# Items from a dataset
┏━━
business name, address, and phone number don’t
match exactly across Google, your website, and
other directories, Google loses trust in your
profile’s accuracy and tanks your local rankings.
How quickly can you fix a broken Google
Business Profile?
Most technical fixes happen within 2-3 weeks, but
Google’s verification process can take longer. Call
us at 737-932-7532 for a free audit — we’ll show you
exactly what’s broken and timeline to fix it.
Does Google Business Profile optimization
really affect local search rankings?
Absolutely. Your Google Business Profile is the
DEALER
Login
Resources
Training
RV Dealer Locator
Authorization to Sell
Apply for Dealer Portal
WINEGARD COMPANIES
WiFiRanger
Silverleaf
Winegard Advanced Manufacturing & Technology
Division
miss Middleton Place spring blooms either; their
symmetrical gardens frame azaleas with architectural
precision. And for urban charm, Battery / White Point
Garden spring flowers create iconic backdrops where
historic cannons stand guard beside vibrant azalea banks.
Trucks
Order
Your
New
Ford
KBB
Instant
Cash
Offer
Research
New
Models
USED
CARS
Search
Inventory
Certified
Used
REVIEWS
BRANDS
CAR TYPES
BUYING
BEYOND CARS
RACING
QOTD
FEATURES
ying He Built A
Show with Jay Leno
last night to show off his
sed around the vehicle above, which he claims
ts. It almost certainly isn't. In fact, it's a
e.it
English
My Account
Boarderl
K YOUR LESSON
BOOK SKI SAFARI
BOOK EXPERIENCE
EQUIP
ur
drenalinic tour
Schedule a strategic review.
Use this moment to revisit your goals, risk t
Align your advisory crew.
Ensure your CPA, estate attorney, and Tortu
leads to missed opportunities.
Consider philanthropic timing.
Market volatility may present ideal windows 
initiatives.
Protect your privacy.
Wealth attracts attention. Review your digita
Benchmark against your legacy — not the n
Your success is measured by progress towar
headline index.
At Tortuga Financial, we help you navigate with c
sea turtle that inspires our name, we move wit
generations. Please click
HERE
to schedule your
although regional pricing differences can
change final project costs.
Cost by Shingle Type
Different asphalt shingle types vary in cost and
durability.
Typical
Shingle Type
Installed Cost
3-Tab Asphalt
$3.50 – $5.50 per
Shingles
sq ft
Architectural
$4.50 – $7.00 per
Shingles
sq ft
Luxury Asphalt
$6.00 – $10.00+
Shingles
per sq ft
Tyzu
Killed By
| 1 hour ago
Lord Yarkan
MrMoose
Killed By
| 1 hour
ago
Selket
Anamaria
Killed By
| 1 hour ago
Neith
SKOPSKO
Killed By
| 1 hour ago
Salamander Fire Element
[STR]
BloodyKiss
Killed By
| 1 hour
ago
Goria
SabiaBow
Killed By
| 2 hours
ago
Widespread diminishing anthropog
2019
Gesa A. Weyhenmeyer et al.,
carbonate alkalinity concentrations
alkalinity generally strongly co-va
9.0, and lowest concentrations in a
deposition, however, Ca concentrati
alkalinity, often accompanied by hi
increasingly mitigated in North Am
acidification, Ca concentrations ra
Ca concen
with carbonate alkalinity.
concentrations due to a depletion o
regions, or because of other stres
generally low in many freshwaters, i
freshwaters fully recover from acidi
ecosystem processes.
┗━━
Please restate only the opening stretch of the records above: every line from the first through the one containing "Benchmark against your legacy — not the n", exactly as written.

business name, address, and phone number don’t
match exactly across Google, your website, and
other directories, Google loses trust in your
profile’s accuracy and tanks your local rankings.
How quickly can you fix a broken Google
Business Profile?
Most technical fixes happen within 2-3 weeks, but
Google’s verification process can take longer. Call
us at 737-932-7532 for a free audit — we’ll show you
exactly what’s broken and timeline to fix it.
Does Google Business Profile optimization
really affect local search rankings?
Absolutely. Your Google Business Profile is the
DEALER
Login
Resources
Training
RV Dealer Locator
Authorization to Sell
Apply for Dealer Portal
WINEGARD COMPANIES
WiFiRanger
Silverleaf
Winegard Advanced Manufacturing & Technology
Division
miss Middleton Place spring blooms either; their
symmetrical gardens frame azaleas with architectural
precision. And for urban charm, Battery / White Point
Garden spring flowers create iconic backdrops where
historic cannons stand guard beside vibrant azalea banks.
Trucks
Order
Your
New
Ford
KBB
Instant
Cash
Offer
Research
New
Models
USED
CARS
Search
Inventory
Certified
Used
REVIEWS
BRANDS
CAR TYPES
BUYING
BEYOND CARS
RACING
QOTD
FEATURES
ying He Built A
Show with Jay Leno
last night to show off his
sed around the vehicle above, which he claims
ts. It almost certainly isn't. In fact, it's a
e.it
English
My Account
Boarderl
K YOUR LESSON
BOOK SKI SAFARI
BOOK EXPERIENCE
EQUIP
ur
drenalinic tour
Schedule a strategic review.
Use this moment to revisit your goals, risk t
Align your advisory crew.
Ensure your CPA, estate attorney, and Tortu
leads to missed opportunities.
Consider philanthropic timing.
Market volatility may present ideal windows 
initiatives.
Protect your privacy.
Wealth attracts attention. Review your digita
Benchmark against your legacy — not the n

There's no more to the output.